The case also lacks publicity and transparency, according to the lawyer. Under fear of criminal prosecution, lawyers are forbidden to name the articles of the Criminal code under which Viktor Babaryka is charged, even if this information leaked to the public. The сonfidentiality also concerns the place where the defendant, subject to preventive measures, is being kept. And much much more…

“But it’s not the main thing, the main one is that you can’t challenge stringent claims about hard evidence of Viktor’s involvement in criminal activities,” says Babaryka’s lawyer Pylchenko.

Eduard Babaryka, son of Victor Babaryka was also detained on charges that are “secret of investigation”

Eduard Babaryka and Alexandra Zvereva. Source: Voices from Belarus

According to the State Control Committee (KGC), Viktor Babaryka was allegedly the “head of illegal activities”, as a result of which over $ 430 million were withdrawn from Belgazprombank accounts. The situation is even more strange with Babaryka’s son Eduard, who supported his father in the election race and headed his initiative group. He did not work at Belgazprombank, but he was also charged. Charges against him are also officially a “secret of investigation.”

“Non-disclosure subscriptions were taken from lawyers. In such a situation, it is difficult to provide protection, especially if there are some echoes of the case in the media. It turns out that, on the one hand, there is informational stuffing, on the other hand, lawyers cannot comment on anything, because they are under subscription. This is a difficult situation from a legal point of view,” says lawyer Maxim Znak.

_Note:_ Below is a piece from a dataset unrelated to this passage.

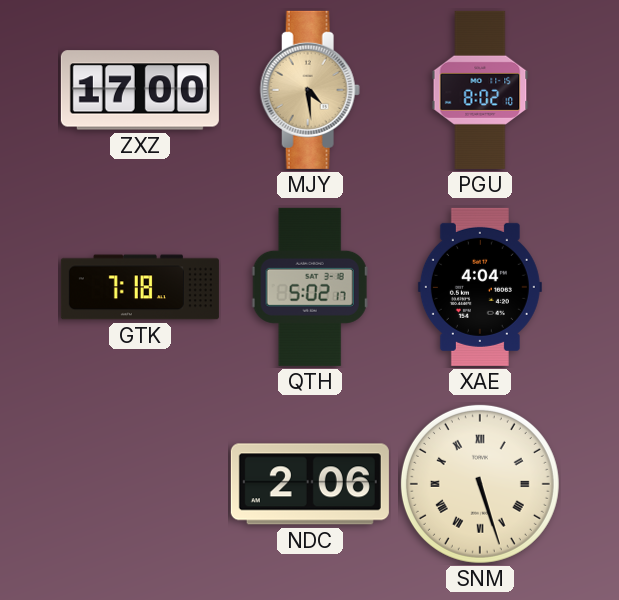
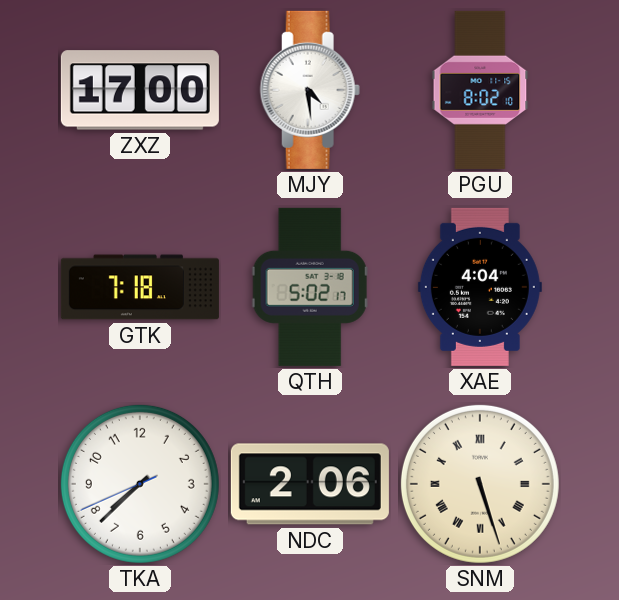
MJY dial: champagne -> white
TKA: none -> 7:37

Eduard was the head of the crowdfunding platforms Ulej and MolaMola. Accusations of tax evasion, in this case, are weird.

Eduard and his father tried to do everything so that something new and significant appeared in Belarus. They wanted to change the country for the better. That is why the father’s bank and son’s crowdfunding platforms returned paintings to the homeland, financed the Theatre festival, and organized an autumn salon.

According to Alexandra Zvereva, Eduard Babaryka’s girlfriend, she and Eduard spoke on Wednesday evening, just before the arrest, and she asked the question:

“Eduard, if you are detained, what will be the plan of action? How can I help you?”

Eduard replied:

“You must understand that I am not running for president. I am completely clean under the law, I did not conduct any operational activities in the companies that appear in the investigation, so it’s even hard to come up with something here. If they detain me, it will be the height of cynicism.’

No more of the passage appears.